[Start of section]
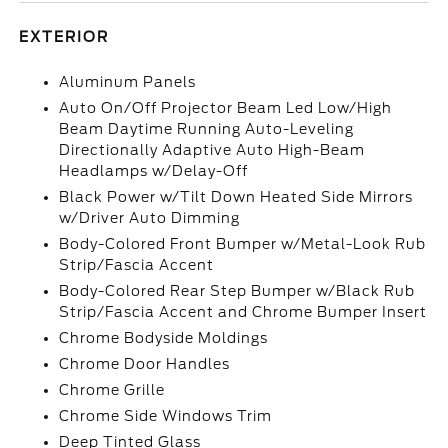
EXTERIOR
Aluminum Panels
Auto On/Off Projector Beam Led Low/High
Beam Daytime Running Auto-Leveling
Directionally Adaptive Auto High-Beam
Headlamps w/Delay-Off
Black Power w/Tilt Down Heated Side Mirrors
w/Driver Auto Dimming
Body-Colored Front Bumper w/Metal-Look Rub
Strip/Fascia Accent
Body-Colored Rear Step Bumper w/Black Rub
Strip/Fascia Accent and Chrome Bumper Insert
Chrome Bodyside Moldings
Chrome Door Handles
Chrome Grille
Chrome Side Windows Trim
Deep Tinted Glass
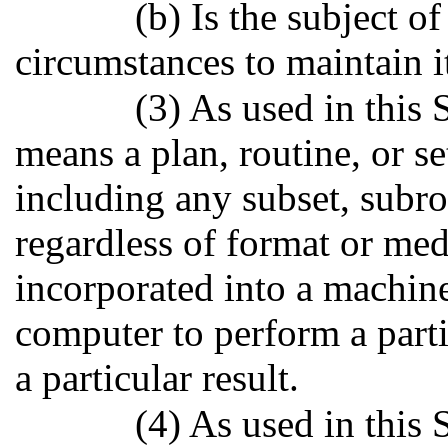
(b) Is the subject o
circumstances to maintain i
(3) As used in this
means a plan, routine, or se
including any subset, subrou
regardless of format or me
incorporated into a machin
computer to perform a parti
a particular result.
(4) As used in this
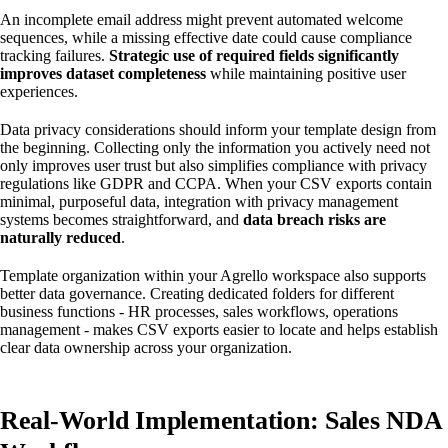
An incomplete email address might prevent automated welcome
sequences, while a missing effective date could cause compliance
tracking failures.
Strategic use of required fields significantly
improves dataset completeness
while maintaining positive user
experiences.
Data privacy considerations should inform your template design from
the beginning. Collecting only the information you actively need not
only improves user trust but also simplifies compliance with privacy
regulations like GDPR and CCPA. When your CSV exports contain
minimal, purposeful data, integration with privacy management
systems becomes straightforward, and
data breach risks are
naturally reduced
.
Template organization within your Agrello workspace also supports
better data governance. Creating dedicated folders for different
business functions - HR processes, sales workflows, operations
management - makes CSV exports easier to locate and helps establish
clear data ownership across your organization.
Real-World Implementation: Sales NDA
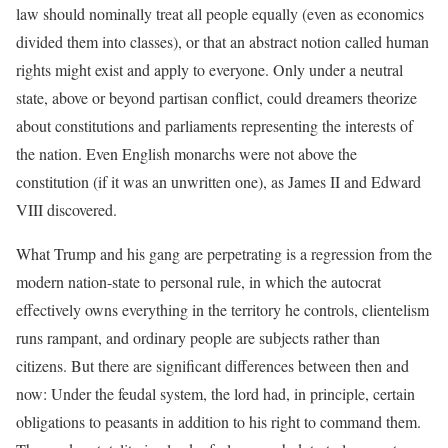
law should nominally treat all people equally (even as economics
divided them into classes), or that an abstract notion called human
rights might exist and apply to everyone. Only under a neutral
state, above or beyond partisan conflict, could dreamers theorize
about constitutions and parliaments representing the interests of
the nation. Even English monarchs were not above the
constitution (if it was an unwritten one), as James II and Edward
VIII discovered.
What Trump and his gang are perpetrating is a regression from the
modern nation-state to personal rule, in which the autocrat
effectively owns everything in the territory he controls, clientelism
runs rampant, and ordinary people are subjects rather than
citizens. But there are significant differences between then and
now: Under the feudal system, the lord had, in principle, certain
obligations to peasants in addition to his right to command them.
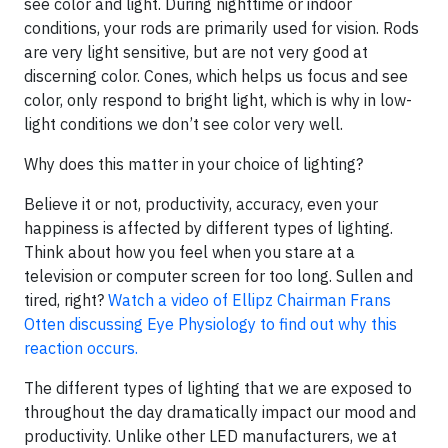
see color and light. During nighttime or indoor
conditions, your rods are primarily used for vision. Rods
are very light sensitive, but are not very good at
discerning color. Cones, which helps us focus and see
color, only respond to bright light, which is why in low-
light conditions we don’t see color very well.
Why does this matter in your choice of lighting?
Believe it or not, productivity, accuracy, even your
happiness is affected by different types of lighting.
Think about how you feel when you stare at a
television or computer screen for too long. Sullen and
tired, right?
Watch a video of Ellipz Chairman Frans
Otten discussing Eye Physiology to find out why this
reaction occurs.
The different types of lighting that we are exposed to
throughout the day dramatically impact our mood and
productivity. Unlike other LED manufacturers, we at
[End of section]
◆ WORK ORDER
No pictures belong in the copy. Repeat the listing above exactly.

◆ RESPONSE BOX
EXTERIOR
Aluminum Panels
Auto On/Off Projector Beam Led Low/High
Beam Daytime Running Auto-Leveling
Directionally Adaptive Auto High-Beam
Headlamps w/Delay-Off
Black Power w/Tilt Down Heated Side Mirrors
w/Driver Auto Dimming
Body-Colored Front Bumper w/Metal-Look Rub
Strip/Fascia Accent
Body-Colored Rear Step Bumper w/Black Rub
Strip/Fascia Accent and Chrome Bumper Insert
Chrome Bodyside Moldings
Chrome Door Handles
Chrome Grille
Chrome Side Windows Trim
Deep Tinted Glass
(b) Is the subject o
circumstances to maintain i
(3) As used in this
means a plan, routine, or se
including any subset, subrou
regardless of format or me
incorporated into a machin
computer to perform a parti
a particular result.
(4) As used in this
An incomplete email address might prevent automated welcome
sequences, while a missing effective date could cause compliance
tracking failures.
Strategic use of required fields significantly
improves dataset completeness
while maintaining positive user
experiences.
Data privacy considerations should inform your template design from
the beginning. Collecting only the information you actively need not
only improves user trust but also simplifies compliance with privacy
regulations like GDPR and CCPA. When your CSV exports contain
minimal, purposeful data, integration with privacy management
systems becomes straightforward, and
data breach risks are
naturally reduced
.
Template organization within your Agrello workspace also supports
better data governance. Creating dedicated folders for different
business functions - HR processes, sales workflows, operations
management - makes CSV exports easier to locate and helps establish
clear data ownership across your organization.
Real-World Implementation: Sales NDA
law should nominally treat all people equally (even as economics
divided them into classes), or that an abstract notion called human
rights might exist and apply to everyone. Only under a neutral
state, above or beyond partisan conflict, could dreamers theorize
about constitutions and parliaments representing the interests of
the nation. Even English monarchs were not above the
constitution (if it was an unwritten one), as James II and Edward
VIII discovered.
What Trump and his gang are perpetrating is a regression from the
modern nation-state to personal rule, in which the autocrat
effectively owns everything in the territory he controls, clientelism
runs rampant, and ordinary people are subjects rather than
citizens. But there are significant differences between then and
now: Under the feudal system, the lord had, in principle, certain
obligations to peasants in addition to his right to command them.
see color and light. During nighttime or indoor
conditions, your rods are primarily used for vision. Rods
are very light sensitive, but are not very good at
discerning color. Cones, which helps us focus and see
color, only respond to bright light, which is why in low-
light conditions we don’t see color very well.
Why does this matter in your choice of lighting?
Believe it or not, productivity, accuracy, even your
happiness is affected by different types of lighting.
Think about how you feel when you stare at a
television or computer screen for too long. Sullen and
tired, right?
Watch a video of Ellipz Chairman Frans
Otten discussing Eye Physiology to find out why this
reaction occurs.
The different types of lighting that we are exposed to
throughout the day dramatically impact our mood and
productivity. Unlike other LED manufacturers, we at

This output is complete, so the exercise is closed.